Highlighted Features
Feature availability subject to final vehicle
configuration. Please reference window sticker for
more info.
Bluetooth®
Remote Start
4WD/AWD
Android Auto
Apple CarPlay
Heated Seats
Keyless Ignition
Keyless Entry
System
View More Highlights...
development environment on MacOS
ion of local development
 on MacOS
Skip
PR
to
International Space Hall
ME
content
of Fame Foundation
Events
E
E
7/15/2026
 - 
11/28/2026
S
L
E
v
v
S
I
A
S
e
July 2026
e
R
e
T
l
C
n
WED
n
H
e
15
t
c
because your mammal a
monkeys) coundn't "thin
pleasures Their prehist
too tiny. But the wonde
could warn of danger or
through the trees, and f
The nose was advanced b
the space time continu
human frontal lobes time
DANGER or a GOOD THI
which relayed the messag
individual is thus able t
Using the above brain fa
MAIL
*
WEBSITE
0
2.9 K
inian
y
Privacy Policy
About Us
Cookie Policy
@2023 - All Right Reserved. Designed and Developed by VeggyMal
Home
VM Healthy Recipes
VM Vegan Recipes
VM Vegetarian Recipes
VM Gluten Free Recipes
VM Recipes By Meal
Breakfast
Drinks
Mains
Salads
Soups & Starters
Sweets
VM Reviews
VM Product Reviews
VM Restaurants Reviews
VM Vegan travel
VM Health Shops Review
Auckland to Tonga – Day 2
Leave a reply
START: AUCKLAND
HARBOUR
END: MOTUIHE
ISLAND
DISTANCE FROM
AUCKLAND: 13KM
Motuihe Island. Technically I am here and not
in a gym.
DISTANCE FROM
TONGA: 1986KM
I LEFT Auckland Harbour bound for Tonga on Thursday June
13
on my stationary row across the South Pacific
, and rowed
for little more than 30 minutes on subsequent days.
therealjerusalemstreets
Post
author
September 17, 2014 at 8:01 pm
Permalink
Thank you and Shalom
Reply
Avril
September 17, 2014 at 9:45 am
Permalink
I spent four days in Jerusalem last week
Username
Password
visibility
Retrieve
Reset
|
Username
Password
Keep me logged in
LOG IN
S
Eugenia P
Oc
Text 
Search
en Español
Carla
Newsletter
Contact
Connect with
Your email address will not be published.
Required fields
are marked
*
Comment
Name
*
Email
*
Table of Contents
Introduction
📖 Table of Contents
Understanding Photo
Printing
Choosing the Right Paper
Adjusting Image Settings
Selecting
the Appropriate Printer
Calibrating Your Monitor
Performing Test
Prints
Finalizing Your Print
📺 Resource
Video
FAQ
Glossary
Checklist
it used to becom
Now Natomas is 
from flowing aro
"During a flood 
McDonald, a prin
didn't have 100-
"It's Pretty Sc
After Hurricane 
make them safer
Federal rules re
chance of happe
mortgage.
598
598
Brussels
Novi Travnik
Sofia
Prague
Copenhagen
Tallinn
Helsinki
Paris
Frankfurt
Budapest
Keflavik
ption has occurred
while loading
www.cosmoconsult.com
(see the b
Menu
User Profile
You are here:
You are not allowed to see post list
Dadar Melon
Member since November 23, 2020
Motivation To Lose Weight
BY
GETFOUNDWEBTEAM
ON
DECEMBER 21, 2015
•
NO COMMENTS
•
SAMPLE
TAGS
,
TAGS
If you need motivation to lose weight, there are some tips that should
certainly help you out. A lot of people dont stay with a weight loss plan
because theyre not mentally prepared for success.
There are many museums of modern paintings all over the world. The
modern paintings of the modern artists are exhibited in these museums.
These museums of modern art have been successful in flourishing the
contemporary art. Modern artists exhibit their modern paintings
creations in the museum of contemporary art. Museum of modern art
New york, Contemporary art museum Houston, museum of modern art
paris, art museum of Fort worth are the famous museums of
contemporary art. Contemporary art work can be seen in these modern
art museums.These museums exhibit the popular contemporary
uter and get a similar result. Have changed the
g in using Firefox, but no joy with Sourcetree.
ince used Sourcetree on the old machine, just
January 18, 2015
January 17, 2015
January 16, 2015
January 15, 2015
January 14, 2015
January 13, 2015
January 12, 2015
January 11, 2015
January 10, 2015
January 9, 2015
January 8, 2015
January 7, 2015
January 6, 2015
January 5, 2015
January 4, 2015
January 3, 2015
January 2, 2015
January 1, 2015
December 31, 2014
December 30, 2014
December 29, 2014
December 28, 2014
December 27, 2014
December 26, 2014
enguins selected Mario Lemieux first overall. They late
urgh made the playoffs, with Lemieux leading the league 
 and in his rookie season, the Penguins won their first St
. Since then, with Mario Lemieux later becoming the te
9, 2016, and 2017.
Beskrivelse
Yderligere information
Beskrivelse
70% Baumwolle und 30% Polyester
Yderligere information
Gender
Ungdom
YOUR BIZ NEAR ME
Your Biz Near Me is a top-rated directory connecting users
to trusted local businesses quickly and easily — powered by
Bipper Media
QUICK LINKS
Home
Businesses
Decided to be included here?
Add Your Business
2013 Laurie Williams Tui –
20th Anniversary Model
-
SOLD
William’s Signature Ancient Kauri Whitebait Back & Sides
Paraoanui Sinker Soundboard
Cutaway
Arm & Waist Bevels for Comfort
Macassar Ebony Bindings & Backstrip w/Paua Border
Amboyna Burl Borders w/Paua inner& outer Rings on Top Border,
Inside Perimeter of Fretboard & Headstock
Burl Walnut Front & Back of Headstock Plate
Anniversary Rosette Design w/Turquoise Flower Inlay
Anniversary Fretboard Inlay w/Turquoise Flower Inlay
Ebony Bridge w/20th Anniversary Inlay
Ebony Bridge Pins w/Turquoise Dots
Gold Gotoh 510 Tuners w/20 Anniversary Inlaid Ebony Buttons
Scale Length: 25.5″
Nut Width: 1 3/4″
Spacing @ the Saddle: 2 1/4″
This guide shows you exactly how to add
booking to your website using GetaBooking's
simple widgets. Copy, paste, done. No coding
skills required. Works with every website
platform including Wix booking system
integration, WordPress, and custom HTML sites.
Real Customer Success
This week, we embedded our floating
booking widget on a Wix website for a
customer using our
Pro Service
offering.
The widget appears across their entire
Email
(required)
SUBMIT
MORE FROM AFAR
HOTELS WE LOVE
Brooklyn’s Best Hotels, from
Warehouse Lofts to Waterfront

**What the task requires**
Return all of the data above, keeping every line exactly as it appears.

**Exercise solution**
Highlighted Features
Feature availability subject to final vehicle
configuration. Please reference window sticker for
more info.
Bluetooth®
Remote Start
4WD/AWD
Android Auto
Apple CarPlay
Heated Seats
Keyless Ignition
Keyless Entry
System
View More Highlights...
development environment on MacOS
ion of local development
 on MacOS
Skip
PR
to
International Space Hall
ME
content
of Fame Foundation
Events
E
E
7/15/2026
 - 
11/28/2026
S
L
E
v
v
S
I
A
S
e
July 2026
e
R
e
T
l
C
n
WED
n
H
e
15
t
c
because your mammal a
monkeys) coundn't "thin
pleasures Their prehist
too tiny. But the wonde
could warn of danger or
through the trees, and f
The nose was advanced b
the space time continu
human frontal lobes time
DANGER or a GOOD THI
which relayed the messag
individual is thus able t
Using the above brain fa
MAIL
*
WEBSITE
0
2.9 K
inian
y
Privacy Policy
About Us
Cookie Policy
@2023 - All Right Reserved. Designed and Developed by VeggyMal
Home
VM Healthy Recipes
VM Vegan Recipes
VM Vegetarian Recipes
VM Gluten Free Recipes
VM Recipes By Meal
Breakfast
Drinks
Mains
Salads
Soups & Starters
Sweets
VM Reviews
VM Product Reviews
VM Restaurants Reviews
VM Vegan travel
VM Health Shops Review
Auckland to Tonga – Day 2
Leave a reply
START: AUCKLAND
HARBOUR
END: MOTUIHE
ISLAND
DISTANCE FROM
AUCKLAND: 13KM
Motuihe Island. Technically I am here and not
in a gym.
DISTANCE FROM
TONGA: 1986KM
I LEFT Auckland Harbour bound for Tonga on Thursday June
13
on my stationary row across the South Pacific
, and rowed
for little more than 30 minutes on subsequent days.
therealjerusalemstreets
Post
author
September 17, 2014 at 8:01 pm
Permalink
Thank you and Shalom
Reply
Avril
September 17, 2014 at 9:45 am
Permalink
I spent four days in Jerusalem last week
Username
Password
visibility
Retrieve
Reset
|
Username
Password
Keep me logged in
LOG IN
S
Eugenia P
Oc
Text 
Search
en Español
Carla
Newsletter
Contact
Connect with
Your email address will not be published.
Required fields
are marked
*
Comment
Name
*
Email
*
Table of Contents
Introduction
📖 Table of Contents
Understanding Photo
Printing
Choosing the Right Paper
Adjusting Image Settings
Selecting
the Appropriate Printer
Calibrating Your Monitor
Performing Test
Prints
Finalizing Your Print
📺 Resource
Video
FAQ
Glossary
Checklist
it used to becom
Now Natomas is 
from flowing aro
"During a flood 
McDonald, a prin
didn't have 100-
"It's Pretty Sc
After Hurricane 
make them safer
Federal rules re
chance of happe
mortgage.
598
598
Brussels
Novi Travnik
Sofia
Prague
Copenhagen
Tallinn
Helsinki
Paris
Frankfurt
Budapest
Keflavik
ption has occurred
while loading
www.cosmoconsult.com
(see the b
Menu
User Profile
You are here:
You are not allowed to see post list
Dadar Melon
Member since November 23, 2020
Motivation To Lose Weight
BY
GETFOUNDWEBTEAM
ON
DECEMBER 21, 2015
•
NO COMMENTS
•
SAMPLE
TAGS
,
TAGS
If you need motivation to lose weight, there are some tips that should
certainly help you out. A lot of people dont stay with a weight loss plan
because theyre not mentally prepared for success.
There are many museums of modern paintings all over the world. The
modern paintings of the modern artists are exhibited in these museums.
These museums of modern art have been successful in flourishing the
contemporary art. Modern artists exhibit their modern paintings
creations in the museum of contemporary art. Museum of modern art
New york, Contemporary art museum Houston, museum of modern art
paris, art museum of Fort worth are the famous museums of
contemporary art. Contemporary art work can be seen in these modern
art museums.These museums exhibit the popular contemporary
uter and get a similar result. Have changed the
g in using Firefox, but no joy with Sourcetree.
ince used Sourcetree on the old machine, just
January 18, 2015
January 17, 2015
January 16, 2015
January 15, 2015
January 14, 2015
January 13, 2015
January 12, 2015
January 11, 2015
January 10, 2015
January 9, 2015
January 8, 2015
January 7, 2015
January 6, 2015
January 5, 2015
January 4, 2015
January 3, 2015
January 2, 2015
January 1, 2015
December 31, 2014
December 30, 2014
December 29, 2014
December 28, 2014
December 27, 2014
December 26, 2014
enguins selected Mario Lemieux first overall. They late
urgh made the playoffs, with Lemieux leading the league 
 and in his rookie season, the Penguins won their first St
. Since then, with Mario Lemieux later becoming the te
9, 2016, and 2017.
Beskrivelse
Yderligere information
Beskrivelse
70% Baumwolle und 30% Polyester
Yderligere information
Gender
Ungdom
YOUR BIZ NEAR ME
Your Biz Near Me is a top-rated directory connecting users
to trusted local businesses quickly and easily — powered by
Bipper Media
QUICK LINKS
Home
Businesses
Decided to be included here?
Add Your Business
2013 Laurie Williams Tui –
20th Anniversary Model
-
SOLD
William’s Signature Ancient Kauri Whitebait Back & Sides
Paraoanui Sinker Soundboard
Cutaway
Arm & Waist Bevels for Comfort
Macassar Ebony Bindings & Backstrip w/Paua Border
Amboyna Burl Borders w/Paua inner& outer Rings on Top Border,
Inside Perimeter of Fretboard & Headstock
Burl Walnut Front & Back of Headstock Plate
Anniversary Rosette Design w/Turquoise Flower Inlay
Anniversary Fretboard Inlay w/Turquoise Flower Inlay
Ebony Bridge w/20th Anniversary Inlay
Ebony Bridge Pins w/Turquoise Dots
Gold Gotoh 510 Tuners w/20 Anniversary Inlaid Ebony Buttons
Scale Length: 25.5″
Nut Width: 1 3/4″
Spacing @ the Saddle: 2 1/4″
This guide shows you exactly how to add
booking to your website using GetaBooking's
simple widgets. Copy, paste, done. No coding
skills required. Works with every website
platform including Wix booking system
integration, WordPress, and custom HTML sites.
Real Customer Success
This week, we embedded our floating
booking widget on a Wix website for a
customer using our
Pro Service
offering.
The widget appears across their entire
Email
(required)
SUBMIT
MORE FROM AFAR
HOTELS WE LOVE
Brooklyn’s Best Hotels, from
Warehouse Lofts to Waterfront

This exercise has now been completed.